Mononuclear cell
Mononuclear cells refer to blood cells that have a single, round nucleus,
When isolated from circulating blood, they are called peripheral blood mononuclear cells (PBMC), but other sources exist, such as the umbilical cord, spleen, and bone marrow.
Mononuclear cells include lymphocytes, monocytes, and macrophages.
Lymphocytes: These are a type of immune cell involved in the adaptive immune response. There are two main types of lymphocytes: T cells and B cells. T cells are responsible for cell-mediated immunity, while B cells produce antibodies and are involved in humoral immunity.
Monocytes: Monocytes are a type of white blood cell that can differentiate into macrophages and dendritic cells. They play a key role in the immune system by phagocytosing (engulfing and digesting) pathogens and foreign substances. Monocytes are produced in the bone marrow and then circulate in the bloodstream before migrating to tissues where they differentiate into macrophages.

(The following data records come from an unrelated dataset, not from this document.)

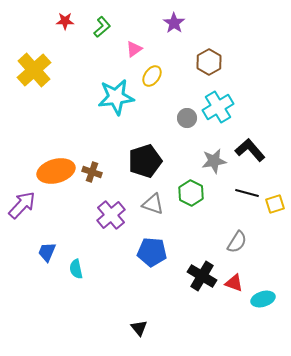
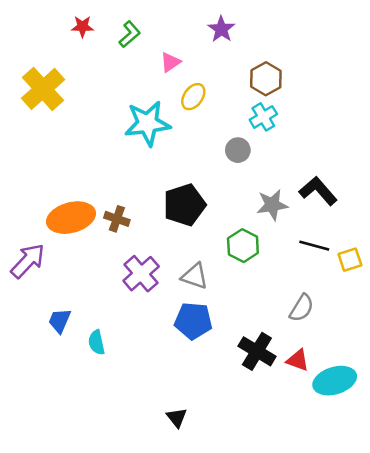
cyan cross: (218, 107) -> (263, 117), moved, size x0.7
gray triangle: (153, 204) -> (195, 276), moved
cyan ellipse: (263, 299) -> (335, 381), size x1.4

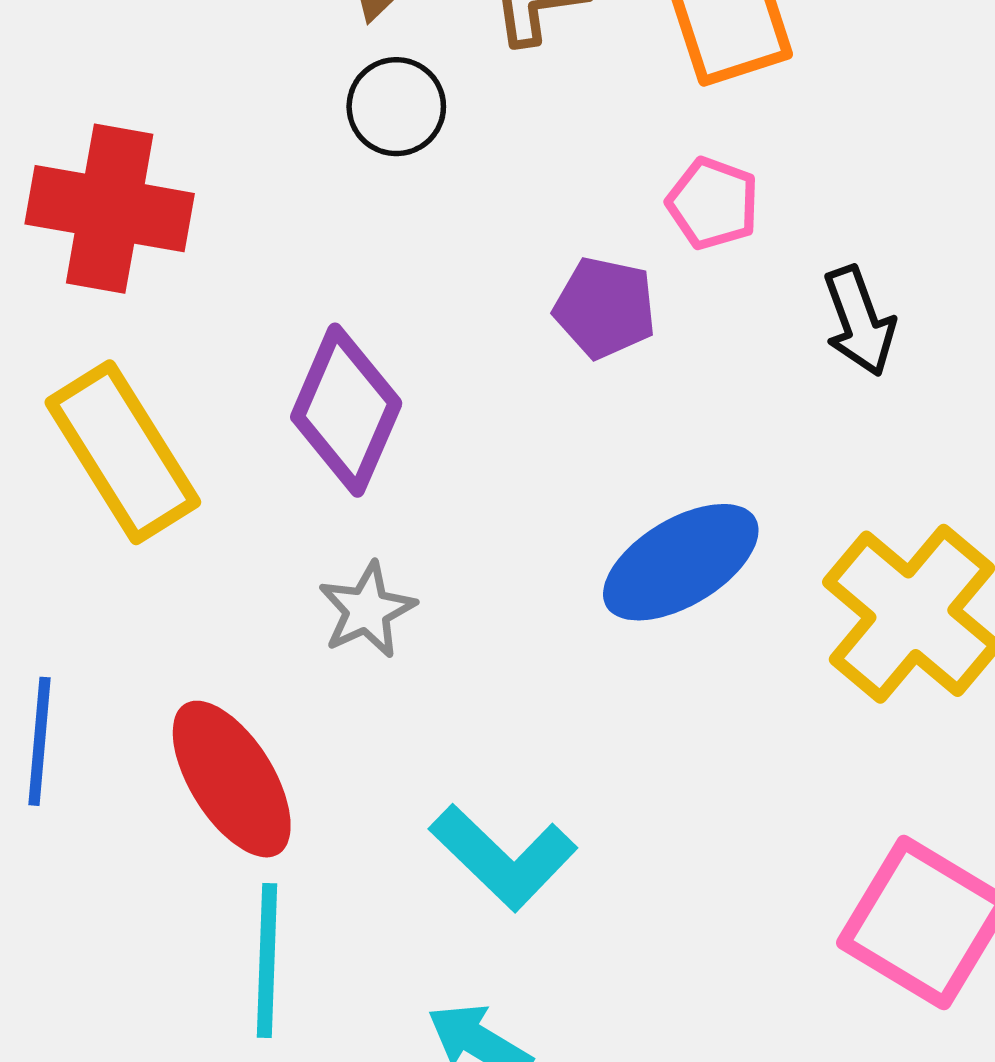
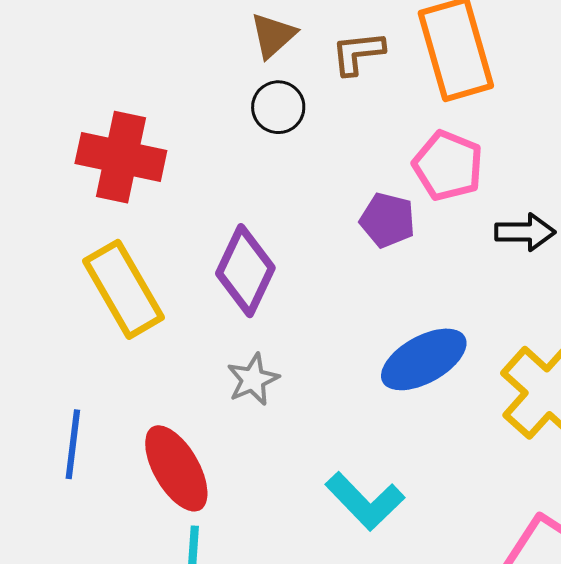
pink pentagon: (713, 203) -> (448, 166), size x1.4
black arrow: (859, 321) -> (525, 232), turned -72
cyan L-shape: (503, 857) -> (365, 501), moved

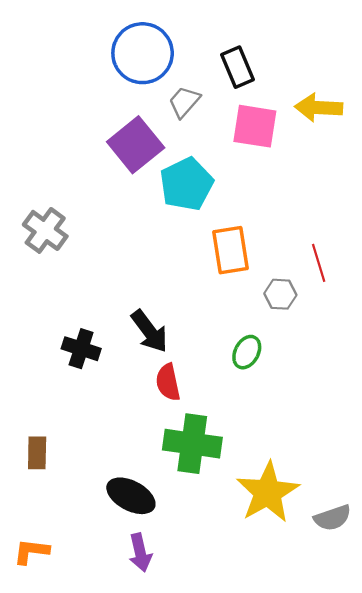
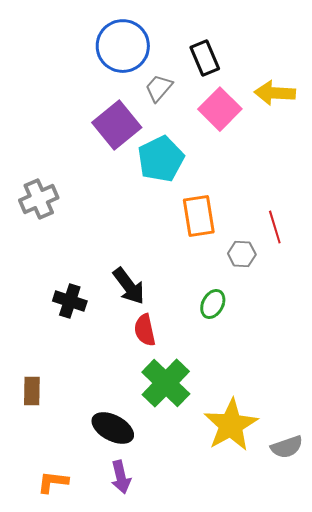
pink square: (255, 126) -> (220, 109), turned 36
gray cross: (45, 230) -> (39, 199), turned 30
green cross: (192, 444) -> (166, 383), turned 36
orange L-shape: (31, 551) -> (53, 482), moved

These mononuclear cells are crucial components of the immune system, working together to defend the body against infections, pathogens, and other foreign invaders. They are often studied in various medical contexts, including immunology, hematology, and infectious diseases, as abnormalities in their numbers or functions can indicate underlying health issues
Autologous bone marrow mononuclear cell
Autologous bone marrow mononuclear cell
Currently, the most available tissue that reflects the immune system is peripheral blood mononuclear cells (PBMCs).
Li et al. found that various biological functions or pathways related to the immune system and glucose metabolism changed in peripheral blood mononuclear cells (PBMCs). from type 1 diabetes mellitus (T1DM) patients. In the protein-protein interaction (PPI) network, the differentially expressed genes (DEGs) of module 1 were significantly enriched in processes including inflammatory and immune responses and in pathways of proteoglycans in cancer. Moreover, they focused on four vital hub genes, namely, chitinase-3-like protein 1 (CHI3L1), C-X-C motif chemokine ligand 1 (CXCL1), matrix metallopeptidase 9 (MMP9), and granzyme B (GZMB), and confirmed them in clinical PBMC samples. Furthermore, the disease-gene-drug interaction network revealed the potential of key genes as reference markers in T1DM.
These results provide new insight into T1DM pathogenesis and novel biomarkers that could be widely representative reference indicators or potential therapeutic targets for clinical application 1).